Marywood celebrates 103rd commencement on campus


Photo credit/ Thomas Kerrigan

Students wait to receive their diplomas at the first of four commencement ceremonies.

Emma Rushworth

Students from 10 different countries and 30 different states graduated at Marywood’s 103rd commencement ceremony on Saturday, May 15. But this year, the 2021 graduation ceremony looked significantly different than previous years. 


Normally, graduates from all four colleges congregate at the Mohegan Sun Arena in Wilkes-Barre to end their time at Marywood. Due to the coronavirus pandemic, however, Marywood adapted its commencement ceremony.


This year, each college had its own ceremony on campus, the first commencement on campus in 15 years.  The College of Health and Human Services ceremony was split in half, with undergraduates receiving their diplomas at the 9 a.m. ceremony and graduates crossing the stage at the 1 p.m. ceremony. Both of those ceremonies were held in the McGowan Center parking lot under a temporary white tent.


The College of Arts and Sciences commencement ceremony was held at 11 a.m. in the campus green in front of the Insalaco Center for the Arts. The final ceremony at 3 p.m. was held at the same location for the College of Professional Studies. A similar temporary white tent was constructed to accommodate for the ceremonies on the campus green. 

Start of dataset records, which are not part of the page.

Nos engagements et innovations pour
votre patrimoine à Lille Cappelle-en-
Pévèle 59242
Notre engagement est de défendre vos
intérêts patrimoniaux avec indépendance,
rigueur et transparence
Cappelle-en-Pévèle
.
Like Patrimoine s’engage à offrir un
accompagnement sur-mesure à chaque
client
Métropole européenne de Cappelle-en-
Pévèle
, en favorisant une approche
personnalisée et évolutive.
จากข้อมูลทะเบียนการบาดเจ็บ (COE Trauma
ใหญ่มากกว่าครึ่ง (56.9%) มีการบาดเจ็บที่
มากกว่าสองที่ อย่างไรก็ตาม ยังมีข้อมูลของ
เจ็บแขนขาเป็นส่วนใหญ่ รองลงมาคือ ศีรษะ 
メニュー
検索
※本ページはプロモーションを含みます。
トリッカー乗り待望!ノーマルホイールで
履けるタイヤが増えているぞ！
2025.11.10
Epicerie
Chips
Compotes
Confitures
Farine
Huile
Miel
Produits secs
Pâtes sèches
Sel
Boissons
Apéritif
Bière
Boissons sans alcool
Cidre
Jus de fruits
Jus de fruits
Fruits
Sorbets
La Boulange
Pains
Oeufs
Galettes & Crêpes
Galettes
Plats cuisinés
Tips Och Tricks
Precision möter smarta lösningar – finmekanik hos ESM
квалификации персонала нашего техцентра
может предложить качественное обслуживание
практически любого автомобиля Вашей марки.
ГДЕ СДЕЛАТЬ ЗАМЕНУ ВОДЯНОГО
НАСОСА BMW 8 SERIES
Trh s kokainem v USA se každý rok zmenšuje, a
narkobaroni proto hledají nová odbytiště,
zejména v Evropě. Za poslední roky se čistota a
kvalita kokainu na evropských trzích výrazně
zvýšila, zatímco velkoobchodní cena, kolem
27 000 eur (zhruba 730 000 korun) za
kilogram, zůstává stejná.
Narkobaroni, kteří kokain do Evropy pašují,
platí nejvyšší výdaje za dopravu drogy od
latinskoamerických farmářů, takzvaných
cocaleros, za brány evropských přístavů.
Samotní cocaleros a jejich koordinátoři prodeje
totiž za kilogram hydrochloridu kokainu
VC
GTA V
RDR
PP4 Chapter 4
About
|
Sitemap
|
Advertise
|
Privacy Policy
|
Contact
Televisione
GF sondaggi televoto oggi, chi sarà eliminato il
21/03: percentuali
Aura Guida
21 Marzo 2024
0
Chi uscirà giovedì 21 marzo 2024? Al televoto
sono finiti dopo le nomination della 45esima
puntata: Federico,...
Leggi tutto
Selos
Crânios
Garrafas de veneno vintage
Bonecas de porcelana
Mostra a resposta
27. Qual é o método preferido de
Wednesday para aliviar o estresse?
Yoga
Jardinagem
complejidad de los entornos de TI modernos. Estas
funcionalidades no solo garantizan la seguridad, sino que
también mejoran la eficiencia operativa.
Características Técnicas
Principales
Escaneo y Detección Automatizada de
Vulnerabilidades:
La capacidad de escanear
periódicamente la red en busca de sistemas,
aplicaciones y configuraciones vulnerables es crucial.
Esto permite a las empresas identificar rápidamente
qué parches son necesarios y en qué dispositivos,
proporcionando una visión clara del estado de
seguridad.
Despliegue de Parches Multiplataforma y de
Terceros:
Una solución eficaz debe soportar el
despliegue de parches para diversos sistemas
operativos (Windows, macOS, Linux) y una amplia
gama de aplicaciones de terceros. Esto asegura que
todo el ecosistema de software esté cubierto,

Protocols for the ceremonies included mandatory mask wearing and social distancing within the seating arrangements. Each student was permitted to bring two guests. There was also no traditional student procession to avoid extraneous movement and interaction. 


“I thought it was very effective, generally it went over well. It was quick and only included what it had to, but it was a good time overall,” said graduate Richard Andrus. Andrus received his diploma, a bachelor of arts in multimedia communication, during the second ceremony for the College of Arts and Sciences.


The liturgy was completely virtual on Friday, May 14, and there was no hooding ceremony like in previous years. A prerecorded video of The Most Reverend Joseph Bambera, D.D., J.C.L., led the invocation at each ceremony. 


Sister Ellen Maroney, IHM, led the greetings at each ceremony. 


“The class of 2021 will not be defined by what was lost to the virus but how you steadfastly responded to it,” said Maroney. 


The honorary speaker at this year’s ceremony was Stephen Karam, a Tony award winning playwright who is a native of Scranton. Karam emphasized making time for the things you love, stepping outside of yourself, and facing your fears as paths in life to take. 


“If your narrative doesn’t unfold neatly, that’s not an ominous sign; that’s not even failure, that’s life,” said Karam. 


Sister Mary Persico, IHM, Ed.D, president of the university, spoke at each ceremony about the impact today’s young people will have on the world. Persico named famous youth activists such as Malala Yousafzi, David Hogg, Greta Thunberg, and tennis star Naomi Osaka.


Quoting young poet Amanda Gorman, Persico left the graduates with this message: “For there is always light, if only we are brave enough to see it; if only we are brave enough to be it.” 


Persico also acknowledged the staff and faculty who would have earned their years of service awards in a ceremony that has been pushed back to the fall due to the pandemic. Two board members, Mary Ann Conaboy Abrahamsen and Mary Ellen McDonough, are retiring and were also recognized during the ceremony.


During the ceremony for the College of Arts and Sciences, an honorary induction into the Alumni Association was presented to the family of Robert Falletta. Falletta was a non-traditional student pursuing a bachelor in fine arts degree. He passed away in November of 2020 in a car accident. Falletta’s family accepted the posthumous induction on his behalf.